5 Pregnancy Myths—Debunked!

With pregnancy advice abounding everywhere, it can be difficult to know what to believe and what to ignore. Between information shared by well-meaning friends and family, and Internet searches looking for answers to your middle of the night pregnancy related questions, the likelihood of getting contradictory information runs high.


While it’s always important to remember that your obstetrical care provider should be your go-to person for pregnancy-related questions and concerns, here’s a few common pregnancy myths many moms-to-be believe, but aren’t true.

Taking a bath during pregnancy is dangerous.

False. Taking a bath during pregnancy is fine. Taking a HOT bath during pregnancy is not. When the water is too hot (over 98 degrees F), it can raise your body temperature which may be harmful to your baby.  If you opt for a bath, be sure it’s a warm one, rather than hot one, and have someone there to help you get out of the tub should you need assistance.

Sex can harm your baby.

False. While there are certain medical conditions that deem pelvic rest necessary during pregnancy, in normal risk pregnancies, it’s perfectly fine to have sex. While the wild, rough, and crazy stuff may be better left until after the baby comes, traditional intercourse is fine. If your pregnancy is an exception to the rule, your healthcare provider should alert you.

Carrying low means you’re having a boy.

False. How you carry your baby is unrelated to if you’re having a boy or a girl. How you carry your baby depends on your body type and if you’ve carried a baby before. With each pregnancy, the abdominal muscles may loosen and cause you to appear to be carrying lower.

Raising your arms above your head could cause Baby’s umbilical cord to become wrapped around his neck.

False. Raising your arms above your head will not affect the position of your baby’s umbilical cord. In fact, many moms-to-be are unaware that about 1/3 of babies are born with their umbilical cord wrapped around their necks. This is a result of how your baby, not you, moves around.

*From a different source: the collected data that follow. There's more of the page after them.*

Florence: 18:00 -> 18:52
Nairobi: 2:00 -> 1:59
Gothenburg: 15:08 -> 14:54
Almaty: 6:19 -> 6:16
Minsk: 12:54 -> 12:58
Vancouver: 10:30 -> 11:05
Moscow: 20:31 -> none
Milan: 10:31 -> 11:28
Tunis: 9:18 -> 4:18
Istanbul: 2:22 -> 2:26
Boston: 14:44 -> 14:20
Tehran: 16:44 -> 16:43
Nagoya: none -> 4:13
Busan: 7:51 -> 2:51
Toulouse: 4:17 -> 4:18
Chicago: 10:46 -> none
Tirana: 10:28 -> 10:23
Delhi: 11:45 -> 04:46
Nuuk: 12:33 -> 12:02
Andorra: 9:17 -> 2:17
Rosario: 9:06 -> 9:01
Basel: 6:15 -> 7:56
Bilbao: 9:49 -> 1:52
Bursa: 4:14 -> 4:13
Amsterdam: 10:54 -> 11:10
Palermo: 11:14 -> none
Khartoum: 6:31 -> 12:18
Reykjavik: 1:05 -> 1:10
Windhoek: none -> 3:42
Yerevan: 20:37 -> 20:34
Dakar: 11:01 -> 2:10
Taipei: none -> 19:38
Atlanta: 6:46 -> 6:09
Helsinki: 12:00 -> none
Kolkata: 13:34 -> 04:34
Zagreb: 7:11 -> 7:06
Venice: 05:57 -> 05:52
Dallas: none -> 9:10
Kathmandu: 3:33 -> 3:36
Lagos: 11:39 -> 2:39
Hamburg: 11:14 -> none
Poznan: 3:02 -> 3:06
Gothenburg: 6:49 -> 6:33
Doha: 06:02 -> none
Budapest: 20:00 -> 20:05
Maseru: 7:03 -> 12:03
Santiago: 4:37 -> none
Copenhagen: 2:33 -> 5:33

When pregnant, you have to eat for two.

Unfortunately, given the obesity epidemic in the United States, most of us already eat for two. Years ago, women were encouraged to eat for two because the average birth weight of babies was lower. Today they are higher, so weight gain guidelines are approached on a more individualized basis. While most woman will be encouraged to add about 300 calories a day to their diet, heavier woman may not be encouraged to add any.


While it may be tempting to believe everything anyone tells you, don’t. If you have questions related to your pregnancy, or are unsure if something that you’ve been told is true, consult your healthcare provider.